Work instruction –
Copying exactly, give the lines in the material below from the one with "QUY ĐỊNH CHUNG" to the one with "VOUS RECHERCHEZ…", ends included, and nothing besides.

________________________

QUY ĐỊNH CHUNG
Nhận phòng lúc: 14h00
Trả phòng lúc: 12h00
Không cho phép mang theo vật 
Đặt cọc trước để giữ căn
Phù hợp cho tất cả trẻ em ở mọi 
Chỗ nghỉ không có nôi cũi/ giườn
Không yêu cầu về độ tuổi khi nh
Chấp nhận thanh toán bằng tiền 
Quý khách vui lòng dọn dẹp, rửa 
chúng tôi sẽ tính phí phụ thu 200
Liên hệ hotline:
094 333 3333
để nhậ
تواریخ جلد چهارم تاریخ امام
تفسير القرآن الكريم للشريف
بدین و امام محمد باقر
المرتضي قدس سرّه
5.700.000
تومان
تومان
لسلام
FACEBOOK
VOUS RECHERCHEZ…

________________________

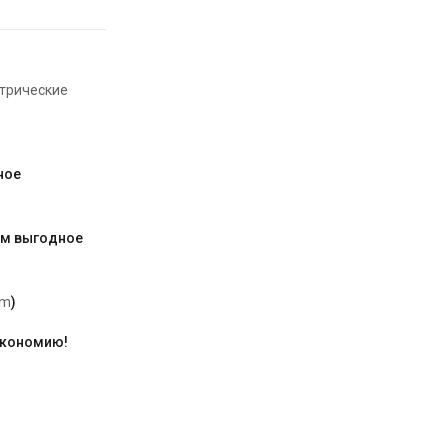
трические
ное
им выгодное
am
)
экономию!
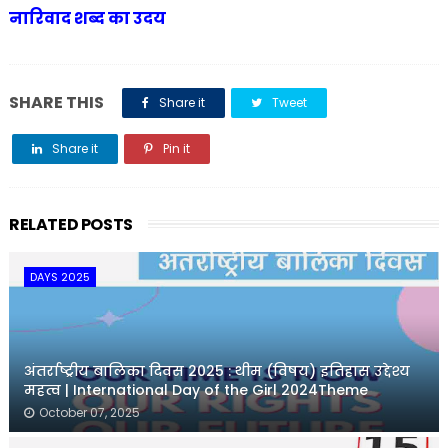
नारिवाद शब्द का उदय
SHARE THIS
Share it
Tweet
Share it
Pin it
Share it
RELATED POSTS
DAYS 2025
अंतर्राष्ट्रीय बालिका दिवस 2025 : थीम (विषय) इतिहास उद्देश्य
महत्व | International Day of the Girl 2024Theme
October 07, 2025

________________________

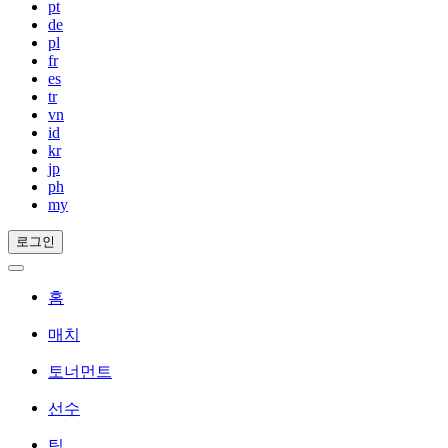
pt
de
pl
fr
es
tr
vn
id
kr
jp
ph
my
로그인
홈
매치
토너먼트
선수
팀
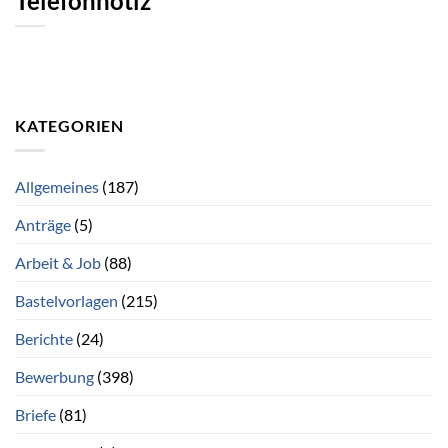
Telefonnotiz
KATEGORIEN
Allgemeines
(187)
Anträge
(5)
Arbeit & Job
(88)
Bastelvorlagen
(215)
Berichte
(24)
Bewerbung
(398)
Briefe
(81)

________________________

Answer section –
QUY ĐỊNH CHUNG
Nhận phòng lúc: 14h00
Trả phòng lúc: 12h00
Không cho phép mang theo vật 
Đặt cọc trước để giữ căn
Phù hợp cho tất cả trẻ em ở mọi 
Chỗ nghỉ không có nôi cũi/ giườn
Không yêu cầu về độ tuổi khi nh
Chấp nhận thanh toán bằng tiền 
Quý khách vui lòng dọn dẹp, rửa 
chúng tôi sẽ tính phí phụ thu 200
Liên hệ hotline:
094 333 3333
để nhậ
تواریخ جلد چهارم تاریخ امام
تفسير القرآن الكريم للشريف
بدین و امام محمد باقر
المرتضي قدس سرّه
5.700.000
تومان
تومان
لسلام
FACEBOOK
VOUS RECHERCHEZ…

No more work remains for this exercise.